# What the exercise asks
In the listing below, find the line with "По благословению Святейшего", then repeat exactly every line from the top through that one.

========

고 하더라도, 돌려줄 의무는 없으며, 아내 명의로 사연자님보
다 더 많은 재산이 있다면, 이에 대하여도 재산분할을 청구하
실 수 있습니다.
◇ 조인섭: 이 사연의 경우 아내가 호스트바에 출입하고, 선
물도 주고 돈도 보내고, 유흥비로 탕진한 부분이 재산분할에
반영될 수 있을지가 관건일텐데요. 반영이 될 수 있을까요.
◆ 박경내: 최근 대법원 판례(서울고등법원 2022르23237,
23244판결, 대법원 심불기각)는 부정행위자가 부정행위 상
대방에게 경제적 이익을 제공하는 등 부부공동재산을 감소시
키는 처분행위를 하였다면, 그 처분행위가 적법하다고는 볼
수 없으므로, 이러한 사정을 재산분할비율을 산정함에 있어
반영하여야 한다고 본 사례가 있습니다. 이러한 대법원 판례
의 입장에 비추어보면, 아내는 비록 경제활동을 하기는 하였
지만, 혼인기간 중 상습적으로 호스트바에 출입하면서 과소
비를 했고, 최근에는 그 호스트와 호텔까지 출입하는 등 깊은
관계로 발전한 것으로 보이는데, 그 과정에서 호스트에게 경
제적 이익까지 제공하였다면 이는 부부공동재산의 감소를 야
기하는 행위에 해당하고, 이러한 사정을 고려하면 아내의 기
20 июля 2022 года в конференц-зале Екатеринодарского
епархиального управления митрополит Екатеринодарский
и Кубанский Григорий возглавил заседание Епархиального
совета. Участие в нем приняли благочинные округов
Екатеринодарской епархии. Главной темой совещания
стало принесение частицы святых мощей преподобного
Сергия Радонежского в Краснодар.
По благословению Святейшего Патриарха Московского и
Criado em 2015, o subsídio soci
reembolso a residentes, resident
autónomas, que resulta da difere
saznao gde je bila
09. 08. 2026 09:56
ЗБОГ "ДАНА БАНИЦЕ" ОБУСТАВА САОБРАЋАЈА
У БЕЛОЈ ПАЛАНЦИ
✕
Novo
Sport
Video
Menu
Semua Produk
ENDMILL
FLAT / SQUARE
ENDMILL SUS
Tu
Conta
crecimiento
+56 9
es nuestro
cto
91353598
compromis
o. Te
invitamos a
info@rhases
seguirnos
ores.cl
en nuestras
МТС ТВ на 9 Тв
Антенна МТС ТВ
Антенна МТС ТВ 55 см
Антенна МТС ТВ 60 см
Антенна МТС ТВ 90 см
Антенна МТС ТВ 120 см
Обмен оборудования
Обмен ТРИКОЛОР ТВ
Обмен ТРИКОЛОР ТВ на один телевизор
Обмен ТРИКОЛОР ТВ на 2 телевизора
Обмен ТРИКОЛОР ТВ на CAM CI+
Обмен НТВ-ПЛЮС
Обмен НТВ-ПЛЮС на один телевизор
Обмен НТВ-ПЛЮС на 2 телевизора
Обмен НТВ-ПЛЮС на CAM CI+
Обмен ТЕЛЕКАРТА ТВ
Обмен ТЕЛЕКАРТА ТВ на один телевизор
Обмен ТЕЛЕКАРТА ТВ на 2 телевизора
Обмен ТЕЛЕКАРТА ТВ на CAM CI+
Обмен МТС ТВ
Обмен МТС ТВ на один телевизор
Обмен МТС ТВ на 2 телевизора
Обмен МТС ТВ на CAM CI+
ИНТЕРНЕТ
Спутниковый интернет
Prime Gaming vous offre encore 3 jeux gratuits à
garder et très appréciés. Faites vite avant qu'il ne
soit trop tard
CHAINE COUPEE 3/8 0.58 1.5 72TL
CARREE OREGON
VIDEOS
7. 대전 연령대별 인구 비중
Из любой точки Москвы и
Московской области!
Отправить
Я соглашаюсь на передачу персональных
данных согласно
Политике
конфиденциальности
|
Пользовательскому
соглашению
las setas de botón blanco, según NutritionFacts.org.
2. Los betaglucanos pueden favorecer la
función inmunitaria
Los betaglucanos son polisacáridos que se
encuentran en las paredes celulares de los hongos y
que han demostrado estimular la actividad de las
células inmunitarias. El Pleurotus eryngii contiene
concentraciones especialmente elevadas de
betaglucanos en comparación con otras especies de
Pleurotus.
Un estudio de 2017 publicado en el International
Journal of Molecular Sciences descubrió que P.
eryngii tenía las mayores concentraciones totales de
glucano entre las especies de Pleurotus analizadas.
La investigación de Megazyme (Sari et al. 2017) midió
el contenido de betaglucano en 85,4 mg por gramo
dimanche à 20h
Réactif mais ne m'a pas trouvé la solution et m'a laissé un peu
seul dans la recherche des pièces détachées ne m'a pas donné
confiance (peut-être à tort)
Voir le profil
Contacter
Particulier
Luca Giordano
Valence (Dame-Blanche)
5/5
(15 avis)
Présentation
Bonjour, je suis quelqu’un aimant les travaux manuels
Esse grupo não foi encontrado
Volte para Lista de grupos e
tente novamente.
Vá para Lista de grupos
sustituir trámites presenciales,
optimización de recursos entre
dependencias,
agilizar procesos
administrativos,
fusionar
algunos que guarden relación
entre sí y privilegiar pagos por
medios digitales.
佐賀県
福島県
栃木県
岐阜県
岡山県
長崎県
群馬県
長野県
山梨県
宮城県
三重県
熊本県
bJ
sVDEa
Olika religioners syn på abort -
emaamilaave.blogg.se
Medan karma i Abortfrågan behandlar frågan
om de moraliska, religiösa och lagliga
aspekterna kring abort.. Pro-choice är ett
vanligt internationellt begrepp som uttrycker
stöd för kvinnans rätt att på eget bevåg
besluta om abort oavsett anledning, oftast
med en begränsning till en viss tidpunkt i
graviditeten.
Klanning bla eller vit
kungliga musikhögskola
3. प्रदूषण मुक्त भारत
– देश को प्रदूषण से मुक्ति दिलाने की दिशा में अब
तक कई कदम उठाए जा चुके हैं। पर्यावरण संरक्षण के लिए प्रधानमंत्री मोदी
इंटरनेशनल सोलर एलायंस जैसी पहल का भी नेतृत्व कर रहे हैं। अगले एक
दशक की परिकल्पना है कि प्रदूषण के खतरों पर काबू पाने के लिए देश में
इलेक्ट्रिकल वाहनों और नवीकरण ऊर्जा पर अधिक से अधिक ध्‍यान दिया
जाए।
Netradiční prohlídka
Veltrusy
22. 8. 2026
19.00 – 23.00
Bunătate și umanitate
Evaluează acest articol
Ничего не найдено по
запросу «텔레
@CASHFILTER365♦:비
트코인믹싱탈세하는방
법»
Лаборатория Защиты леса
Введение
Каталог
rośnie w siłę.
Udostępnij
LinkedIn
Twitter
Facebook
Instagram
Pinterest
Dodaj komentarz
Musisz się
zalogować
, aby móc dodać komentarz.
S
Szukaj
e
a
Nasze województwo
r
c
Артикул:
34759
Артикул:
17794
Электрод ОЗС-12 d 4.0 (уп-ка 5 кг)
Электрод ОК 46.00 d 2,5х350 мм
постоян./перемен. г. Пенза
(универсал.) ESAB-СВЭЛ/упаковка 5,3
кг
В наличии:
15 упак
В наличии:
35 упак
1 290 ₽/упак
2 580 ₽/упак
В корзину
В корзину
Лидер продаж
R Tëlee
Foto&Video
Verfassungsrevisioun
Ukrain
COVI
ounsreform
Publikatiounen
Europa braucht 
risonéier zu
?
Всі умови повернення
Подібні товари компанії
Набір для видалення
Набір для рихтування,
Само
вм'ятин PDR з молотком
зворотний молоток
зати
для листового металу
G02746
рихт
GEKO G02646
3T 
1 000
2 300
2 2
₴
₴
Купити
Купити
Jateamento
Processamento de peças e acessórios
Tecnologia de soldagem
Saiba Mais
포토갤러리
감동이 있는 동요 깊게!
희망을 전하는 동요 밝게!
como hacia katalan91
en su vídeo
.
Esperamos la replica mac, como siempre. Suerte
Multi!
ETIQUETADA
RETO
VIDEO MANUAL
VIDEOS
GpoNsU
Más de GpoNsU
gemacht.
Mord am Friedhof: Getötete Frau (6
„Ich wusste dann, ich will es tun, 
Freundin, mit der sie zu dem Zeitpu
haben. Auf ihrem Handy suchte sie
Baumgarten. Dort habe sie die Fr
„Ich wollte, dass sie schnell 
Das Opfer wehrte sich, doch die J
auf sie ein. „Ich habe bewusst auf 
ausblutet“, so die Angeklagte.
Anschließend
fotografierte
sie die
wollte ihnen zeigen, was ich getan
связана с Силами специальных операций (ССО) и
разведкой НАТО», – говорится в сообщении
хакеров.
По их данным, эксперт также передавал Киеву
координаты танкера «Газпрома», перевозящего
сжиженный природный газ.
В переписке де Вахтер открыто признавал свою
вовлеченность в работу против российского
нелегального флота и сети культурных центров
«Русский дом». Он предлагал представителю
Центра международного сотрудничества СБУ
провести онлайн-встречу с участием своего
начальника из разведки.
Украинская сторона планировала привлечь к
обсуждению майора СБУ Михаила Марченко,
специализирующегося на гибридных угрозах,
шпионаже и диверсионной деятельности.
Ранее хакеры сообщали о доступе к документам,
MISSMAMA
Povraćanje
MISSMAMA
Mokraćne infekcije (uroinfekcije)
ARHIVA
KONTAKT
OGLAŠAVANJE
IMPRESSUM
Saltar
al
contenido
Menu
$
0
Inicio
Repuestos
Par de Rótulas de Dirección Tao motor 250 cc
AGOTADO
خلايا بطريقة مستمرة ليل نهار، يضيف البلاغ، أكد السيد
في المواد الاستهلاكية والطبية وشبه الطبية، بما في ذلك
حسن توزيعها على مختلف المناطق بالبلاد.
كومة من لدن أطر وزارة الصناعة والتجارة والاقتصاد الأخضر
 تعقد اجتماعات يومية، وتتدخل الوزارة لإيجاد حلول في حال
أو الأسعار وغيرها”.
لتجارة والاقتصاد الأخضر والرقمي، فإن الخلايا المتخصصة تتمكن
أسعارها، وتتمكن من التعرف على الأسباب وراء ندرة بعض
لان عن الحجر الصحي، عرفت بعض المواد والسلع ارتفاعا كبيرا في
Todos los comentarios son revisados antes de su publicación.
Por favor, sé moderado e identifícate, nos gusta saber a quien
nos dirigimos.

========

# Output below
고 하더라도, 돌려줄 의무는 없으며, 아내 명의로 사연자님보
다 더 많은 재산이 있다면, 이에 대하여도 재산분할을 청구하
실 수 있습니다.
◇ 조인섭: 이 사연의 경우 아내가 호스트바에 출입하고, 선
물도 주고 돈도 보내고, 유흥비로 탕진한 부분이 재산분할에
반영될 수 있을지가 관건일텐데요. 반영이 될 수 있을까요.
◆ 박경내: 최근 대법원 판례(서울고등법원 2022르23237,
23244판결, 대법원 심불기각)는 부정행위자가 부정행위 상
대방에게 경제적 이익을 제공하는 등 부부공동재산을 감소시
키는 처분행위를 하였다면, 그 처분행위가 적법하다고는 볼
수 없으므로, 이러한 사정을 재산분할비율을 산정함에 있어
반영하여야 한다고 본 사례가 있습니다. 이러한 대법원 판례
의 입장에 비추어보면, 아내는 비록 경제활동을 하기는 하였
지만, 혼인기간 중 상습적으로 호스트바에 출입하면서 과소
비를 했고, 최근에는 그 호스트와 호텔까지 출입하는 등 깊은
관계로 발전한 것으로 보이는데, 그 과정에서 호스트에게 경
제적 이익까지 제공하였다면 이는 부부공동재산의 감소를 야
기하는 행위에 해당하고, 이러한 사정을 고려하면 아내의 기
20 июля 2022 года в конференц-зале Екатеринодарского
епархиального управления митрополит Екатеринодарский
и Кубанский Григорий возглавил заседание Епархиального
совета. Участие в нем приняли благочинные округов
Екатеринодарской епархии. Главной темой совещания
стало принесение частицы святых мощей преподобного
Сергия Радонежского в Краснодар.
По благословению Святейшего Патриарха Московского и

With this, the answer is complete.